This past Friday in Sacramento, the Office of California Governor Jerry Brown convened a few hundred electric vehicle experts for an update on California’s progress deploying EVs. The attendees were mostly from California, including utility representatives, advocates, researchers, and officials. However, experts also came from places ranging from Oregon to the Netherlands. Some informational highlights from the conversation:
- The Netherlands recently reached a major milestone: 25% of their new car sales were electric vehicles. Part of the appeal: the Netherlands waived the sales tax on EVs and has invested heavily in charging stations. Maybe a good lesson for California as EV rebate money runs out? Waiving the sales tax on EVs, if it could pass the Legislature, would be a great incentive for purchase.
- Most Nissan LEAF, Chevy Volt, and Toyota Plug-In Prius customers were motivated by the environmental benefits and fuel savings. Tesla customers, however, were primarily motivated by vehicle performance and access to new technology. Survey results found here (collected by the entity that sends out vehicle rebates, which is a great source of market data like these).
- Most electric vehicle customers skew to the older, whiter, more highly educated, and male demographic.
- HOV (carpool) lane access was an “extremely or a very important purchase motivation” for 59% of EV customers. This bodes poorly for California as the state is running out of carpool lane stickers to distribute — like in a matter of months. The Governor’s Office vowed to make addressing this need a priority.

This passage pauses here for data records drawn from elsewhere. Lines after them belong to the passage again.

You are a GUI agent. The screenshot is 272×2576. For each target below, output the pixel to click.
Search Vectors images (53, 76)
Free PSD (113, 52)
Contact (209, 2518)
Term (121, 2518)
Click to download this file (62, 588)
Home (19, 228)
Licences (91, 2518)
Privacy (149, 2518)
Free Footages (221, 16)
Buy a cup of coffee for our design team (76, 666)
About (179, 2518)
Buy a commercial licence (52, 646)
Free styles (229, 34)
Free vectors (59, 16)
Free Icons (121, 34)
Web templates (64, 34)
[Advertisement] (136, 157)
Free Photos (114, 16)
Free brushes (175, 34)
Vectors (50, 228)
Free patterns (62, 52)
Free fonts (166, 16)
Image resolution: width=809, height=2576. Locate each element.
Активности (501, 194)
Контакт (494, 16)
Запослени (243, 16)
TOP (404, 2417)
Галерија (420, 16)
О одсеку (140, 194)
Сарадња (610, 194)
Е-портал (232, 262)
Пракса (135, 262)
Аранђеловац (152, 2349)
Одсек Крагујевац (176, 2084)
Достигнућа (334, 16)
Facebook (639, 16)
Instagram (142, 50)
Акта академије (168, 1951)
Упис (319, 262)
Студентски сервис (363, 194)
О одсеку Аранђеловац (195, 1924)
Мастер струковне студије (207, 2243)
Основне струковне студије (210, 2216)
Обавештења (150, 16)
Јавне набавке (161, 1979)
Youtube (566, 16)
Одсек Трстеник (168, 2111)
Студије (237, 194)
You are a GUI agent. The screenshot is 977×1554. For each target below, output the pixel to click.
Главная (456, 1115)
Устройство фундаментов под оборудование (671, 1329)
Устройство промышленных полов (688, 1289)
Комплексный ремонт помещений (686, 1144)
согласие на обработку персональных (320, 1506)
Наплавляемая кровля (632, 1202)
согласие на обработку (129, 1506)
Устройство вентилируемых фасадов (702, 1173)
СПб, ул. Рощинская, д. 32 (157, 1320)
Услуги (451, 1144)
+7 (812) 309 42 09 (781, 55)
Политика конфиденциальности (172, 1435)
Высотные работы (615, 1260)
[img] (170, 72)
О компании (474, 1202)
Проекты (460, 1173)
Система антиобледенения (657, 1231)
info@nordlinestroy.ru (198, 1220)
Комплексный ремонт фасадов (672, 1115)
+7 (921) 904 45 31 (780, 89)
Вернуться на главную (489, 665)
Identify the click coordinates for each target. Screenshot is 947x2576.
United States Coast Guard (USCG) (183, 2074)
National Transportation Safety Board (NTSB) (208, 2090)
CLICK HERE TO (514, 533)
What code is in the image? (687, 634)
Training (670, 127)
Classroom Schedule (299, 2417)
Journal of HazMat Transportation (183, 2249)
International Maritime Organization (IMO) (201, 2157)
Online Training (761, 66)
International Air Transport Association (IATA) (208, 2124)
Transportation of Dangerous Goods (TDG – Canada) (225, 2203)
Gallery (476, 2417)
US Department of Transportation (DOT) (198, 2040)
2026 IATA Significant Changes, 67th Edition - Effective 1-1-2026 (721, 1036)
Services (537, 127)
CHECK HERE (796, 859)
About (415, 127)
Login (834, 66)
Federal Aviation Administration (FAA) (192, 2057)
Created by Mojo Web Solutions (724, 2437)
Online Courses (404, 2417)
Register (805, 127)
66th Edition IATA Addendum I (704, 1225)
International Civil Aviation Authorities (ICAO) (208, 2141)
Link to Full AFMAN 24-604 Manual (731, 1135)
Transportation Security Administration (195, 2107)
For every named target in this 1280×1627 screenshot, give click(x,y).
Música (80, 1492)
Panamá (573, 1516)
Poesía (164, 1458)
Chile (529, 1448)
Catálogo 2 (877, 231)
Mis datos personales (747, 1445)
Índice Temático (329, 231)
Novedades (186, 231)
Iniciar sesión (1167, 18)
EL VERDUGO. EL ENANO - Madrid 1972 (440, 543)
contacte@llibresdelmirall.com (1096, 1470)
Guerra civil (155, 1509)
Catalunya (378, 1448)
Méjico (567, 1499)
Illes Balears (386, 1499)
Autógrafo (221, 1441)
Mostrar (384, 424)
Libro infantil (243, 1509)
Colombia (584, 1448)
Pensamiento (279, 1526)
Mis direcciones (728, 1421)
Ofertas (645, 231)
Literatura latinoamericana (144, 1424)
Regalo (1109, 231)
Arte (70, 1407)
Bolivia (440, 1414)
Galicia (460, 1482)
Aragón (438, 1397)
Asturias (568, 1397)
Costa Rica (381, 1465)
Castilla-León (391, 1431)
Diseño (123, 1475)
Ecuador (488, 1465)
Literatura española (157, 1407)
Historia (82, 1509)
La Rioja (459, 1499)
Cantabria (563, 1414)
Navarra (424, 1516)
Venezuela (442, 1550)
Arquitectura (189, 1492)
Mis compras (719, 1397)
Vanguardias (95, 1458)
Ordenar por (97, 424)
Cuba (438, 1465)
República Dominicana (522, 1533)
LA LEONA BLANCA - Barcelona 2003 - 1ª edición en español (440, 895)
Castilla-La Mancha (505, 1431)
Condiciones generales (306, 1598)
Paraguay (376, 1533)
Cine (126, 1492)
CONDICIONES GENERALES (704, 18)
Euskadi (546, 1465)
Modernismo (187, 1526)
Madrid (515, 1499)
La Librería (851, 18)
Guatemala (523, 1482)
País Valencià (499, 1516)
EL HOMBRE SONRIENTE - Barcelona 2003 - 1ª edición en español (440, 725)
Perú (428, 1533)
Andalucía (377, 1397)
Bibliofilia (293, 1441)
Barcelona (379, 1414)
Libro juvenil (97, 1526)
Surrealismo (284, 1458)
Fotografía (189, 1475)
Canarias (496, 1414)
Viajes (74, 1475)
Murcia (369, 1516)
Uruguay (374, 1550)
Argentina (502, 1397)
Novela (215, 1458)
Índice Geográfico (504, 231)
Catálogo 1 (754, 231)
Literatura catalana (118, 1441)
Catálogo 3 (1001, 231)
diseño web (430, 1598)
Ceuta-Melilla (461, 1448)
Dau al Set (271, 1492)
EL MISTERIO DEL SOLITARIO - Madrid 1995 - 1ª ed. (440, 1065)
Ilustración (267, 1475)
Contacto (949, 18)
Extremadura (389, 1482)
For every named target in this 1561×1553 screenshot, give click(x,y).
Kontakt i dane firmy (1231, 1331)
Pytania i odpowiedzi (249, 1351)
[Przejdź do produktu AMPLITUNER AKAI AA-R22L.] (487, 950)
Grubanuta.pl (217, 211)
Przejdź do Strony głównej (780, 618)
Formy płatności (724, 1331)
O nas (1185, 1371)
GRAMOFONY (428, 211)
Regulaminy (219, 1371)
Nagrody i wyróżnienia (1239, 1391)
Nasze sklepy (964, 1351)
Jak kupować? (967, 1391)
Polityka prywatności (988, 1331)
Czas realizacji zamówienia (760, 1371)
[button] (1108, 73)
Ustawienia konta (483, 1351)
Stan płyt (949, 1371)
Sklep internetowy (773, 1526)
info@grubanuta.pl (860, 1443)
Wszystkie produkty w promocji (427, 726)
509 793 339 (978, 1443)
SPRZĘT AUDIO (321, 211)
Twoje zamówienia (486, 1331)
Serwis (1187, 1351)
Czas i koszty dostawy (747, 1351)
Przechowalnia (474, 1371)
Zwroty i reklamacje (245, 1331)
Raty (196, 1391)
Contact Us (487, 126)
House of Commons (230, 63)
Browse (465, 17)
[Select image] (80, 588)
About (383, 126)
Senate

- California sales of EVs currently represent one-third of the national market, with 64,649 sold to date. The sales graph is definitely looking like a hockey stick, which is an incredible advance for the technology.
- An electric utility rep says that sales of California’s low carbon fuel credits could mean $200 a year back in the pockets of EV drivers. The low carbon fuel standard is part of California’s efforts to reduce greenhouse gas emissions to 1990 levels by 2020, and it requires fuel refiners to either limit the carbon content of their fuel or purchase credits on the open market. Since electric utilities are providing low-carbon fuel (electricity) to their EV customers, the utilities get to sell the credit to oil companies and then return the money to the EV drivers. And if the utility is saying $200 a year, it’s probably more like $500 a year, which is basically free charging at home for most EV drivers.
- Atlanta is the number 2 market in the US for Nissan LEAFs, due to HOV access and other state incentives in a congested urban area. San Francisco is #1 and Honolulu is #6 (and it could rise to the top in terms of percent of EVs sold each year). Even Nashville clocked in at #9. I like see red state cities showing up on this list. EVs should be a bipartisan priority.
Ultimately, the Friday convening was a success in terms of sharing the latest information, providing participants with a chance to influence state priorities on EVs, and giving people in the field a motivational boost. The state is doing incredibly well in terms of EV adoption, as the hockey stick sales graph and anecdotal observations can attest. Look for the key near-term priorities to be an extension of the HOV sticker program and making that low carbon fuel standard rebate happen quickly.
Full speed ahead, California EV drivers and those who will soon be one!